Solar PV financing

Aug 20, 2021

The focus of photovoltaic financing in emerging markets is gradually shifting


The growing popularity of solar investment means that financing issues for photovoltaic developers in emerging markets are increasingly focused on the creditworthiness of the off-takers, rather than the project.


For example, in West Africa and other regions, “there are many offtakers with poor credit,” said Ragnar Gerig, head of energy for Africa and Asia at the German Investment and Development Corporation. “The development environment facing the solar industry is becoming more and more challenging.”


Ragnar pointed out that although financing for many emerging market projects is still difficult, "at present, solar energy is the easiest energy to invest in in any country. In the past 10 years, the cost of solar power generation has dropped by nearly 90%. The equipment is also quite competitive.


Complicating the risk assessment of emerging markets is that in many countries, including major markets such as South Africa, the electricity prices in power purchase agreements are often paid in local currencies, which may expose project owners to currency fluctuation risks.

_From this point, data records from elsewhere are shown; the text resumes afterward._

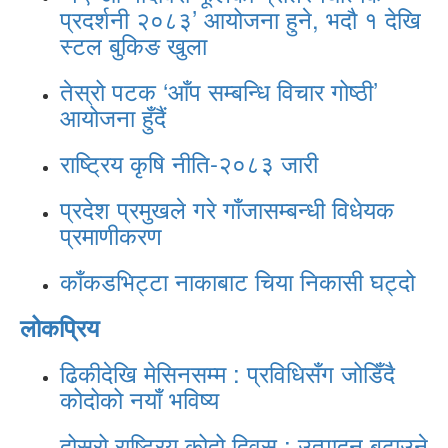
प्रदर्शनी २०८३’ आयोजना हुने, भदौ १ देखि
स्टल बुकिङ खुला
तेस्रो पटक ‘आँप सम्बन्धि विचार गोष्ठी’
आयोजना हुँदैं
राष्ट्रिय कृषि नीति-२०८३ जारी
प्रदेश प्रमुखले गरे गाँजासम्बन्धी विधेयक
प्रमाणीकरण
काँकडभिट्टा नाकाबाट चिया निकासी घट्दो
लोकप्रिय
ढिकीदेखि मेसिनसम्म : प्रविधिसँग जोडिँदै
कोदोको नयाँ भविष्य
दोस्रो राष्ट्रिय कोदो दिवस : उत्पादन बढाउने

While taking these factors into account, local lenders in emerging markets are increasingly accepting solar energy, and developers are paying more and more attention to more attractive project financing methods, successfully attracting important new investments to the market.


According to the REN21 "2015 Global Renewable Energy Status Report", in fact, "solar power generation was the industry that received the most financing in 2014, accounting for 55% ($1.496 trillion) of all new investment in renewable energy and fuel power generation. "


The popularity of solar energy has been supported by many initiatives. For example, the International Renewable Energy Agency (IRENA) plans to cooperate with local financial institutions in Africa and India to improve the photovoltaic investment environment.


IRENA Knowledge, Policy and Finance Director HenningWuester said, "In addition to strengthening due diligence and project preparation, developers can also cooperate with public financial institutions through on-lending or joint loan programs to reduce perceived risks."


Developers can also take another measure to reduce the risk, that is, the use of practice-tested technology. If the technology is reliable, it will help to consolidate the business, LuxResearch solar analyst Mark Barineaux said.


In recent years, the "yieldco" financing model without potential risks and cumbersome procedures has become more and more popular. For example, the listing of the "Terra Form Power yieldco" platform on NASDAQ brought its parent company SunEdison a net income of US$533 million.


This financing model is suitable for development projects where local banks have not dared to set foot in the region, or will become an important part of the financing of future renewable energy projects in emerging markets.


In short, the belief that investing in solar energy in an immature market is risky will quickly become obsolete, said Jigar Shah, founder of SunEdison and current Chairman of GenerateCapital.


On the contrary, considering project investment in certain emerging markets, Shah said, “The past 5 years have been rife with currency and political risks, so the real question is how to attract investment in the next 20 years, not solar energy itself.”